> [Task goal]
Output the listing exactly, leaving out no line.
START Entries supplied
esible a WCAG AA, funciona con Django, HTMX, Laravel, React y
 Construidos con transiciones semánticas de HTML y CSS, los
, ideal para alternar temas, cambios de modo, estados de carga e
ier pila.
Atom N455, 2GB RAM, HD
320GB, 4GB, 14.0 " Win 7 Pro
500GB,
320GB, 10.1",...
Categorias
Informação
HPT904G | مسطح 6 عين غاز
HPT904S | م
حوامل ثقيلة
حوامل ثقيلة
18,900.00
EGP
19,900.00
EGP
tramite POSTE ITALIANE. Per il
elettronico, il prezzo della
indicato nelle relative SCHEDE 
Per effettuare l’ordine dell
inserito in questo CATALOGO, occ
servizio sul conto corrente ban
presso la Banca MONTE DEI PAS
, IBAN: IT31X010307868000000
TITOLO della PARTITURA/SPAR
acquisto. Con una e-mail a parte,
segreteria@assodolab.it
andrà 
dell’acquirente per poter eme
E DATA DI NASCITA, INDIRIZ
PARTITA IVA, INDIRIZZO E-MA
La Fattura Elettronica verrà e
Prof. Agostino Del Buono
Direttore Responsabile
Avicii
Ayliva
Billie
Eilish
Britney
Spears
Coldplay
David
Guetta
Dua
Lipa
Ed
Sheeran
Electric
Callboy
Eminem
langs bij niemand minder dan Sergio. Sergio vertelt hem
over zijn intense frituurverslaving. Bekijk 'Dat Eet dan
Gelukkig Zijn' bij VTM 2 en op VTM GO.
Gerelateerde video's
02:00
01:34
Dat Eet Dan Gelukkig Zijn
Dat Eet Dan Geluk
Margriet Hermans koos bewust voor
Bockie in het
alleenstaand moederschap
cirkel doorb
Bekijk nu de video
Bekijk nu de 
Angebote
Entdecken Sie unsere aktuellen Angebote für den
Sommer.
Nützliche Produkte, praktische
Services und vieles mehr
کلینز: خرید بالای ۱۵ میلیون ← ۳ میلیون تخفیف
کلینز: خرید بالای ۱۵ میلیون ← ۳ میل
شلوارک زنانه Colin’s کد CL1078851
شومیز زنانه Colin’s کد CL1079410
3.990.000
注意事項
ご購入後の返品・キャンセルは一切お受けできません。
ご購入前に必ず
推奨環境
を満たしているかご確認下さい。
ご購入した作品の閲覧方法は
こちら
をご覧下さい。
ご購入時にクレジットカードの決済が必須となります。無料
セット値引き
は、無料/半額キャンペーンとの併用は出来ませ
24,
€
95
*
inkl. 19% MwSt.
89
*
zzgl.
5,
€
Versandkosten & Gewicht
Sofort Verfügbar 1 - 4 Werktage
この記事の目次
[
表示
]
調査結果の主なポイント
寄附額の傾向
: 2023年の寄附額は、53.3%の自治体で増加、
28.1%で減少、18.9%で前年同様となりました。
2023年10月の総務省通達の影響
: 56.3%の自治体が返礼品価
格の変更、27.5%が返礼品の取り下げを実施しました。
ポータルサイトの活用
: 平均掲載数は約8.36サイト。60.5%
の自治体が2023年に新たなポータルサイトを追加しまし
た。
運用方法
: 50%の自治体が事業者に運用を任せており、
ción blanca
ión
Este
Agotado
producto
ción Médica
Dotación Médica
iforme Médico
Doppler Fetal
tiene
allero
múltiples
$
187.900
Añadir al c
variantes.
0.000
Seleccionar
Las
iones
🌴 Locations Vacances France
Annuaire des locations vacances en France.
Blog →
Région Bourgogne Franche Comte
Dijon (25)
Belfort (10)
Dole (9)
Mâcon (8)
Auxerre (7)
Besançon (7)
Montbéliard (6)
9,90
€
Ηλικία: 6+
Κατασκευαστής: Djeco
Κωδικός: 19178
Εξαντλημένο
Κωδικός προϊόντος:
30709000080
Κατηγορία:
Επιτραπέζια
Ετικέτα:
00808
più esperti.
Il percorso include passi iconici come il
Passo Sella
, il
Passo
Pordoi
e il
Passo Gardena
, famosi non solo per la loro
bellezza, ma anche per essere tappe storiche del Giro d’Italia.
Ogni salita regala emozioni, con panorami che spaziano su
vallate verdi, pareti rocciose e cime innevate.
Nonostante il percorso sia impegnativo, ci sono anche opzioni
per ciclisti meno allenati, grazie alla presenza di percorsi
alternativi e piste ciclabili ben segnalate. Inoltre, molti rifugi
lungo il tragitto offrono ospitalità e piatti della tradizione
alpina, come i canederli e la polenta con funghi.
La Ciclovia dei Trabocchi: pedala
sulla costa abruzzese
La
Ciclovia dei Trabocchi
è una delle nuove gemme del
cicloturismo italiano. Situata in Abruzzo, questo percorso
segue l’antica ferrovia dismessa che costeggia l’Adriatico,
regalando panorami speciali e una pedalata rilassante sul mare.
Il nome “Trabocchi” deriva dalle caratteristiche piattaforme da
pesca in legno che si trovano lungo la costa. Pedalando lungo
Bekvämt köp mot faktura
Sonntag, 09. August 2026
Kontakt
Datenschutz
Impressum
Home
END Entries supplied
> [Output below]
esible a WCAG AA, funciona con Django, HTMX, Laravel, React y
 Construidos con transiciones semánticas de HTML y CSS, los
, ideal para alternar temas, cambios de modo, estados de carga e
ier pila.
Atom N455, 2GB RAM, HD
320GB, 4GB, 14.0 " Win 7 Pro
500GB,
320GB, 10.1",...
Categorias
Informação
HPT904G | مسطح 6 عين غاز
HPT904S | م
حوامل ثقيلة
حوامل ثقيلة
18,900.00
EGP
19,900.00
EGP
tramite POSTE ITALIANE. Per il
elettronico, il prezzo della
indicato nelle relative SCHEDE 
Per effettuare l’ordine dell
inserito in questo CATALOGO, occ
servizio sul conto corrente ban
presso la Banca MONTE DEI PAS
, IBAN: IT31X010307868000000
TITOLO della PARTITURA/SPAR
acquisto. Con una e-mail a parte,
segreteria@assodolab.it
andrà 
dell’acquirente per poter eme
E DATA DI NASCITA, INDIRIZ
PARTITA IVA, INDIRIZZO E-MA
La Fattura Elettronica verrà e
Prof. Agostino Del Buono
Direttore Responsabile
Avicii
Ayliva
Billie
Eilish
Britney
Spears
Coldplay
David
Guetta
Dua
Lipa
Ed
Sheeran
Electric
Callboy
Eminem
langs bij niemand minder dan Sergio. Sergio vertelt hem
over zijn intense frituurverslaving. Bekijk 'Dat Eet dan
Gelukkig Zijn' bij VTM 2 en op VTM GO.
Gerelateerde video's
02:00
01:34
Dat Eet Dan Gelukkig Zijn
Dat Eet Dan Geluk
Margriet Hermans koos bewust voor
Bockie in het
alleenstaand moederschap
cirkel doorb
Bekijk nu de video
Bekijk nu de 
Angebote
Entdecken Sie unsere aktuellen Angebote für den
Sommer.
Nützliche Produkte, praktische
Services und vieles mehr
کلینز: خرید بالای ۱۵ میلیون ← ۳ میلیون تخفیف
کلینز: خرید بالای ۱۵ میلیون ← ۳ میل
شلوارک زنانه Colin’s کد CL1078851
شومیز زنانه Colin’s کد CL1079410
3.990.000
注意事項
ご購入後の返品・キャンセルは一切お受けできません。
ご購入前に必ず
推奨環境
を満たしているかご確認下さい。
ご購入した作品の閲覧方法は
こちら
をご覧下さい。
ご購入時にクレジットカードの決済が必須となります。無料
セット値引き
は、無料/半額キャンペーンとの併用は出来ませ
24,
€
95
*
inkl. 19% MwSt.
89
*
zzgl.
5,
€
Versandkosten & Gewicht
Sofort Verfügbar 1 - 4 Werktage
この記事の目次
[
表示
]
調査結果の主なポイント
寄附額の傾向
: 2023年の寄附額は、53.3%の自治体で増加、
28.1%で減少、18.9%で前年同様となりました。
2023年10月の総務省通達の影響
: 56.3%の自治体が返礼品価
格の変更、27.5%が返礼品の取り下げを実施しました。
ポータルサイトの活用
: 平均掲載数は約8.36サイト。60.5%
の自治体が2023年に新たなポータルサイトを追加しまし
た。
運用方法
: 50%の自治体が事業者に運用を任せており、
ción blanca
ión
Este
Agotado
producto
ción Médica
Dotación Médica
iforme Médico
Doppler Fetal
tiene
allero
múltiples
$
187.900
Añadir al c
variantes.
0.000
Seleccionar
Las
iones
🌴 Locations Vacances France
Annuaire des locations vacances en France.
Blog →
Région Bourgogne Franche Comte
Dijon (25)
Belfort (10)
Dole (9)
Mâcon (8)
Auxerre (7)
Besançon (7)
Montbéliard (6)
9,90
€
Ηλικία: 6+
Κατασκευαστής: Djeco
Κωδικός: 19178
Εξαντλημένο
Κωδικός προϊόντος:
30709000080
Κατηγορία:
Επιτραπέζια
Ετικέτα:
00808
più esperti.
Il percorso include passi iconici come il
Passo Sella
, il
Passo
Pordoi
e il
Passo Gardena
, famosi non solo per la loro
bellezza, ma anche per essere tappe storiche del Giro d’Italia.
Ogni salita regala emozioni, con panorami che spaziano su
vallate verdi, pareti rocciose e cime innevate.
Nonostante il percorso sia impegnativo, ci sono anche opzioni
per ciclisti meno allenati, grazie alla presenza di percorsi
alternativi e piste ciclabili ben segnalate. Inoltre, molti rifugi
lungo il tragitto offrono ospitalità e piatti della tradizione
alpina, come i canederli e la polenta con funghi.
La Ciclovia dei Trabocchi: pedala
sulla costa abruzzese
La
Ciclovia dei Trabocchi
è una delle nuove gemme del
cicloturismo italiano. Situata in Abruzzo, questo percorso
segue l’antica ferrovia dismessa che costeggia l’Adriatico,
regalando panorami speciali e una pedalata rilassante sul mare.
Il nome “Trabocchi” deriva dalle caratteristiche piattaforme da
pesca in legno che si trovano lungo la costa. Pedalando lungo
Bekvämt köp mot faktura
Sonntag, 09. August 2026
Kontakt
Datenschutz
Impressum
Home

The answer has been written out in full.